Still Corners: City Lights and Seaside Nights

Music Features Still Corners
Still Corners: City Lights and Seaside Nights

Still Corners’ Greg Hughes is trying very hard to think of a specific filmmaker he likes. It’s Peter Weir, a name that he’ll shout out moments later, along with praise for the director’s dense catalog of films—many, which Hughes says matches the tone of his band’s music. But at the moment…he’s stumped.

“We have memory!” he insists. “But I think we’re being ruined by the internet. You don’t have to remember anything anymore.”

“I think I know one telephone number,” consoles bandmate Tessa Murray, agreeing with his assessment with a laugh. “Mine!”

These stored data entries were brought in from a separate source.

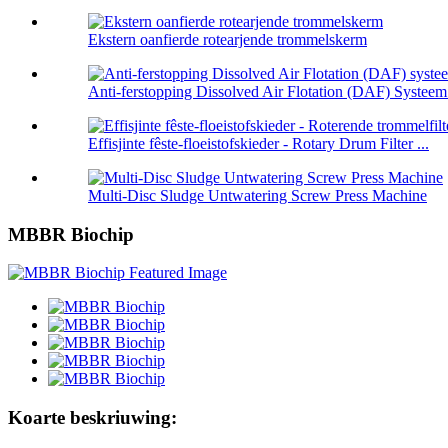
Ekstern oanfierde rotearjende trommelskerm
Anti-ferstopping Dissolved Air Flotation (DAF) Systeem f
Effisjinte fêste-floeistofskieder - Rotary Drum Filter ...
Multi-Disc Sludge Untwatering Screw Press Machine
MBBR Biochip
Koarte beskriuwing:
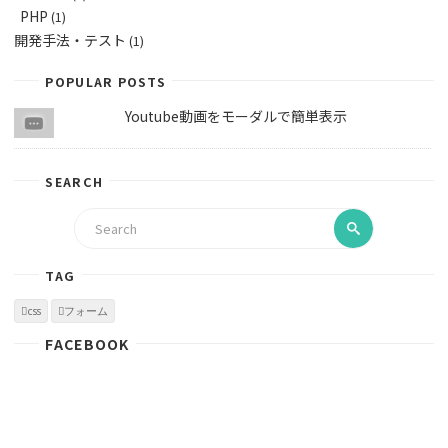
PHP
(1)
開発手法・テスト
(1)
POPULAR POSTS
Youtube動画をモーダルで簡単表示
SEARCH
TAG
css
フォーム
FACEBOOK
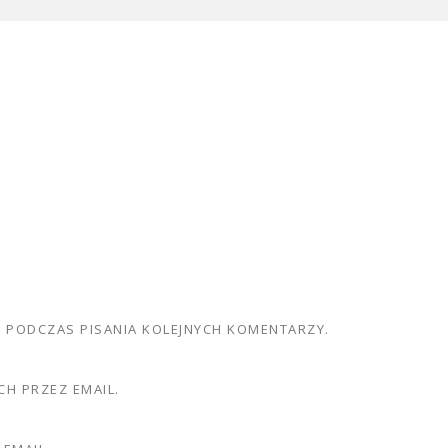
E PODCZAS PISANIA KOLEJNYCH KOMENTARZY.
H PRZEZ EMAIL.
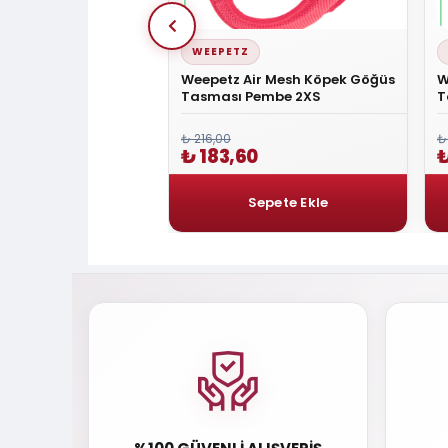
WEEPETZ
mfort Dokuma Ronin
Weepetz Air Mesh Köpek Göğüs
W
üs Tasması XxSmall
Tasması Pembe 2XS
T
x30-35 Cm
₺ 216,00
₺
0
₺ 183,60
₺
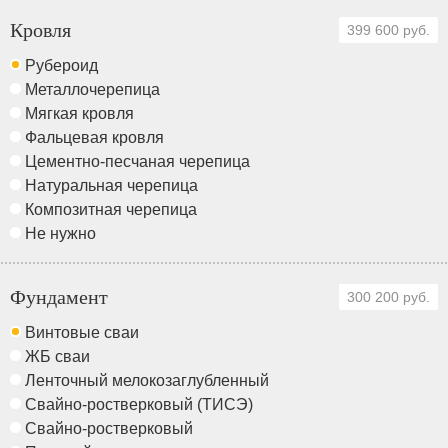
Кровля
399 600 руб.
Рубероид
Металлочерепица
Мягкая кровля
Фальцевая кровля
Цементно-песчаная черепица
Натуральная черепица
Композитная черепица
Не нужно
Фундамент
300 200 руб.
Винтовые сваи
ЖБ сваи
Ленточный мелокозаглубленный
Свайно-ростверковый (ТИСЭ)
Свайно-ростверковый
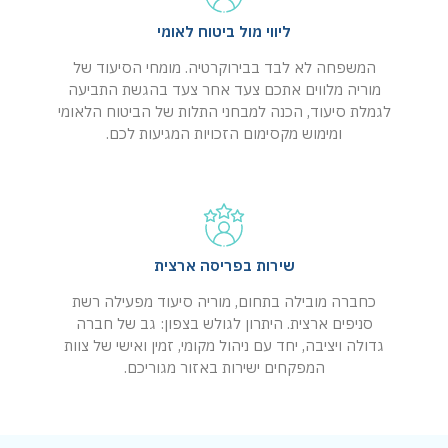
ליווי מול ביטוח לאומי
המשפחה לא לבד בבירוקרטיה. מומחי הסיעוד של
מוריה מלווים אתכם צעד אחר צעד בהגשת התביעה
לגמלת סיעוד, הכנה למבחני התלות של הביטוח הלאומי
ומימוש מקסימום הזכויות המגיעות לכם.
שירות בפריסה ארצית
כחברה מובילה בתחום, מוריה סיעוד מפעילה רשת
סניפים ארצית. היתרון לגולש בצפון: גב של חברה
גדולה ויציבה, יחד עם ניהול מקומי, זמין ואישי של צוות
המפקחים ישירות באזור מגוריכם.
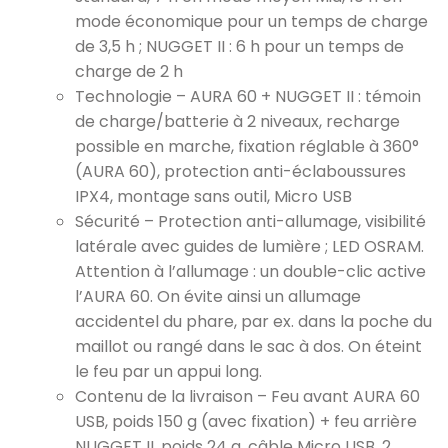
mode économique pour un temps de charge
de 3,5 h ; NUGGET II : 6 h pour un temps de
charge de 2 h
Technologie – AURA 60 + NUGGET II : témoin
de charge/batterie à 2 niveaux, recharge
possible en marche, fixation réglable à 360°
(AURA 60), protection anti-éclaboussures
IPX4, montage sans outil, Micro USB
Sécurité – Protection anti-allumage, visibilité
latérale avec guides de lumière ; LED OSRAM.
Attention à l’allumage : un double-clic active
l’AURA 60. On évite ainsi un allumage
accidentel du phare, par ex. dans la poche du
maillot ou rangé dans le sac à dos. On éteint
le feu par un appui long.
Contenu de la livraison – Feu avant AURA 60
USB, poids 150 g (avec fixation) + feu arrière
NUGGET II, poids 24 g, câble Micro USB, 2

The internet may be responsible for drip-feeding us knowledge via clicks instead of dredged up memories, but neither member of the band can deny the power it has had on their career. After two albums with Sub Pop, the duo opted to forgo the traditional distribution deal and release album number three, Dead Blue, on their own label. Thanks to digital marketplaces, that no longer seems like such a pie-in-the-sky proposition.

They also left London, where they’ve lived for over a decade, in favor of Deal, a tiny town, located the next county over in Kent. Both say that the bucolic atmosphere, where there was little do but haunt the local pub and go for walks, helped them focus completely on the job at hand, writing and recording for the better part of a year.

“It was this seaside town,” says Hughes, setting the scene. “It was really cool place. There was not much going on. It was very beautiful we were right on the sea. We had this amazing house right on the beach. That may have been why it took so long.”

He pauses to laugh. Since recording, he and Murray have relocated to Austin, Texas, so it’s clear the multi-instrumentalist is enjoying this opportunity to reminisce.

“I have this theory that it doesn’t actually exist,” he continues. “It’s a dream world and time just sort of stops there. It’s on the edge of England. You can see France on a clear day. It’s amazing. You feel like you’re on the edge of the world. Nothing is going on and people are all different and friendly. So we just thought, hmm, let’s spend a few more months on this album.”

Other than a desire to add some tension to their sound, both Murray and Hughes admit they didn’t go into their sessions with any preconceived notions of what they were looking for. Beginning with their 2008 debut EP Remember Pepper, Still Corners’ chief concern has been with the dreamy, their music playing more like sonic accompaniments to say, French New Wave films than traditional songs. Still Corners’ 2013 sophomore album Strange Pleasures added more beats and reverb, many of its tracks sounding alternate dimension radio-ready. But still their music played on the light side, as though lobbying to become the very definition of dream pop. To help them channel their inner darkness, the pair employed more guitar, scattering Chromatics-like hooks around “Bad Country” and “Lost Boys.” (“It started off as Beach Boys,” Murray reveals of the track.) They also channeled the energy of their former hometown.

“The dark city streets of London come out of that,” Hughes explains. “It was 12 years for me. Suddenly we’re in this other place that’s more of a nature place, but you’re still conjuring up all these images and they’re all still really present in your imagination. So a dark city street record made in a sleepy seaside town. But through the Still Corners filter.”

It might be easy to place the title Dead Blue in the same league as say, Stranger Things (a connection no doubt nurtured by the album’s 1980s-inspired artwork). And certainly many of the textured synths the pair employees would help further the parallelism. But Hughes says that the phrase has its origin in local slang rather than SciFi.

“I think it’s an expression when we say ‘dead blue’ we mean it’s ‘really blue,’” he clarifies. “Dead gorgeous. That kind of thing. It was the window out from the room we were working on. It looked directly to the sea and it was very blue.”

But perhaps the biggest transformation has been Murray’s vocals, pushed to the forefront of the band’s recordings. As Still Corners’ de facto frontwoman, her eerie soprano has always been a major part of the band’s aesthetic. But now she sounds in control—and perhaps a bit dangerous.

“It’s been quite fun to experiment with that and use different parts of my voice,” Murray confesses. “And certainly in a live context generally the newer ones are easier to sing live. The early ones are whispery and quiet. It’s almost an unnatural way of singing when you’re in front of a whole band in a huge venue. I guess it was a conscious decision. We really experimented and pushed things further. It was good. But I wouldn’t be surprised if the next one is different again.”